If you are making less than 500 whp then all you need is the DW65v. If you are making more than that - put the Walbro in a surge tank (if it isn't already) and you'll be good to go.


----------



## R32Smoker (Oct 21, 2010)

I revived and installed the DW65v last week, great unit and pretty easy to install! I'm no longer leaning out under boost and am finally able to run 20 psi


----------



## 24vGTiVR6 (Sep 14, 2010)

Which injectors and how much fuel pressure do you run? And do u have a dyno? (Just wondering for myself in the future....)


Sent from my iPhone using Tapatalk


----------



## R32Smoker (Oct 21, 2010)

I'm running Seimens 630 injectors with a 3 bar FPR. Mk4 C2 12v tune. I just left my Walbro inline in place for now; no surge tank. 

Last time I dynoed it made 313 whp and 355 ft/lbs at 4,000 rpms when the turbo kicked in, then fell on it's face. 

A/F is holding steady at 11-12 under higher boost levels now, but I still have a few issues.

Car will randomly go pig rich at idle and want to stall out. This has happened for years no matter what I do and throws system too rich error codes. I've recently been throwing code 17511 Oxygen (Lambda) Sensor Heating; B1 S1: Performance too Low, even though I have a new o2 sensor. I visually checked the wires by the downpipe, and they look fine. I need to do some continuity tests to make sure.


----------



## 02337 (May 12, 2009)

I have the DW65V on my 1.8t. I had a walbro inline and had nothing but problems no matter where I mounted it. It always always would cause a no start on hot starts. I'd run to has station and then have to wait 20 minutes for the pump to cool down. I'm assuming a vapor lock from heat soak when car was off. I yanked the walbro out and put the DW pump in and never looked back. I get better fuel hands down, my 550's are tapped out at current levels and I will be going to 4 bar which the pump should have no issues with. I didn't replace the sending unit and have had no issues with that. 

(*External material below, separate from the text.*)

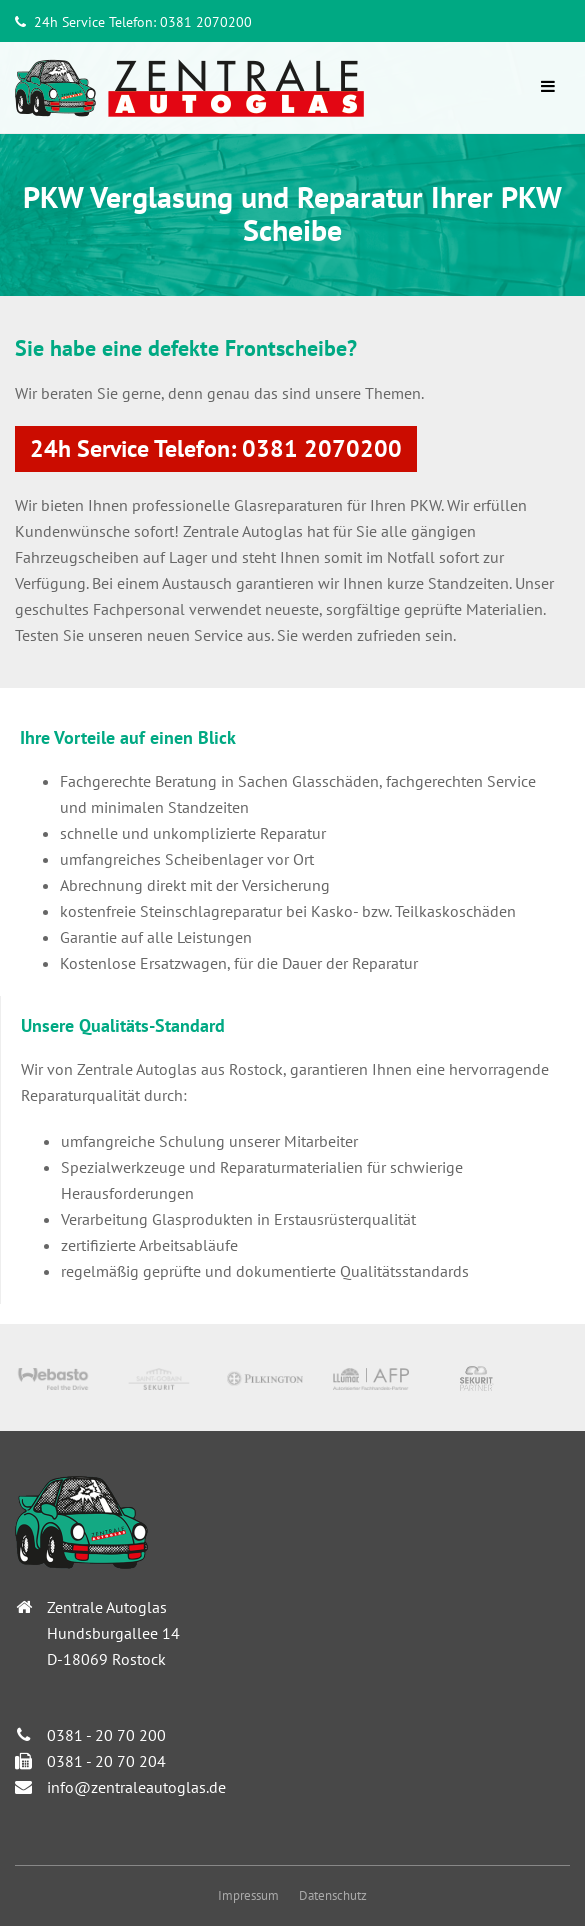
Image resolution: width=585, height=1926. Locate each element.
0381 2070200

I do have one problem though. On hard cornering right turns under 1/4 tank of gas it will lose fuel I'll let it coast and then it will regain fuel after the turn. I've emailed 034 about this and they responded immediately saying to check the oring seal on the pump and make sure it's fully sealed as if it's not it will cause this situation. 

Not having to worry about a surge tank, or fuel scavenging is great. Your stock intank will die eventually, may as well replace it with this.


----------



## StateSideS3 (Apr 13, 2007)

02337 said:


> I have the DW65V on my 1.8t. I had a walbro inline and had nothing but problems no matter where I mounted it. It always always would cause a no start on hot starts. I'd run to has station and then have to wait 20 minutes for the pump to cool down. I'm assuming a vapor lock from heat soak when car was off. I yanked the walbro out and put the DW pump in and never looked back. I get better fuel hands down, my 550's are tapped out at current levels and I will be going to 4 bar which the pump should have no issues with. I didn't replace the sending unit and have had no issues with that.
> 
> I do have one problem though. On hard cornering right turns under 1/4 tank of gas it will lose fuel I'll let it coast and then it will regain fuel after the turn. I've emailed 034 about this and they responded immediately saying to check the oring seal on the pump and make sure it's fully sealed as if it's not it will cause this situation.
> 
> Not having to worry about a surge tank, or fuel scavenging is great. Your stock intank will die eventually, may as well replace it with this.


I've always been hesistant on going under a 1/4 tank of gas with any big turbo car, especially if plan on getting on it
1/4 of gas will of course slosh around in the tank and get away from the fuel pump when cornering/accelerating/braking hard


----------